这反过来又对人工智能风险产生了影响。 引人注目的是,作者批评了对人工智能模型“一致性”的强调,这意味着努力确保输出与人类创造者的目标一致。 他们认为,给定的输出是否有害通常取决于人类可能理解的背景,但模型缺乏。 例如,被要求写一封有说服力的电子邮件的模型无法判断该消息是否将被用于合法营销或恶意网络钓鱼。 作者写道,试图制造一个不能被滥用的人工智能模型“就像试图制造一台不能被用来做坏事的计算机”。 相反,他们建议,针对人工智能滥用(例如制造计算机恶意软件或生物武器)的防御应该集中在下游, 通过加强网络安全和生物安全方面的现有保护措施。 这也提高了对不涉及人工智能的威胁形式的抵御能力。

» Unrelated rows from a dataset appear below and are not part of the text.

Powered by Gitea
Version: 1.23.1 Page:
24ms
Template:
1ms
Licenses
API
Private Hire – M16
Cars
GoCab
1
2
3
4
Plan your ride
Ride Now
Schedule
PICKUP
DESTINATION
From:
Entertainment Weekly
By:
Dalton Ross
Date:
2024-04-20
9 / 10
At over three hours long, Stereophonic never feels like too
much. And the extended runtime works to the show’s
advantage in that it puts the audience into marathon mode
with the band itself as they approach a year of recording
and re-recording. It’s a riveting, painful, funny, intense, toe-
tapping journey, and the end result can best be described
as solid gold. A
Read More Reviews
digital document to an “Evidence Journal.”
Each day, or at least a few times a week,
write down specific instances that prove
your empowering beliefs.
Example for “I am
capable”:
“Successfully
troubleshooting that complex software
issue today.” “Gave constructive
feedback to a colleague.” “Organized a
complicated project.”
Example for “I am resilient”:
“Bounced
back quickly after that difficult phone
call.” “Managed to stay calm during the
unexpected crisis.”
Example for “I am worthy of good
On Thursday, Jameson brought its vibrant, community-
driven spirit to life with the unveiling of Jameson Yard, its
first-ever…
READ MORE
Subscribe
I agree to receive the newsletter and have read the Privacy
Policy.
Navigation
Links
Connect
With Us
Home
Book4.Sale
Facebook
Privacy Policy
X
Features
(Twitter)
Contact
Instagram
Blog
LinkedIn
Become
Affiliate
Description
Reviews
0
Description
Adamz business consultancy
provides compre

Such thinking suggests a range of policies to reduce risk and increase resilience. These include whistleblower protection (as seen in many other industries), compulsory disclosure of AI usage(as happens with data protection), registration to track deployment (as with cars and drones) and mandatory incident-reporting (as with cyber-attacks). In sum, the paper concludes that lessons from previous technologies can be fruitfully applied to AI—and treating the technology as "normal" leads to more sensible policies than treating it as imminent superintelligence.
这种想法建议采取一系列政策来降低风险和提高韧性。 其中包括举报人保护机制(正如许多其他行业所看到的那样)、强制披露人工智能的使用情况(正如数据保护所发生的那样), 注册以跟踪部署(如汽车和无人机)和强制事件报告(如网络攻击)。 总而言之,该论文的结论是:以往技术发展中积累的经验可有效应用于人工智能领域;将人工智能视为“常规技术”来制定政策,比将其当作“即将到来的超级智能”更具合理性。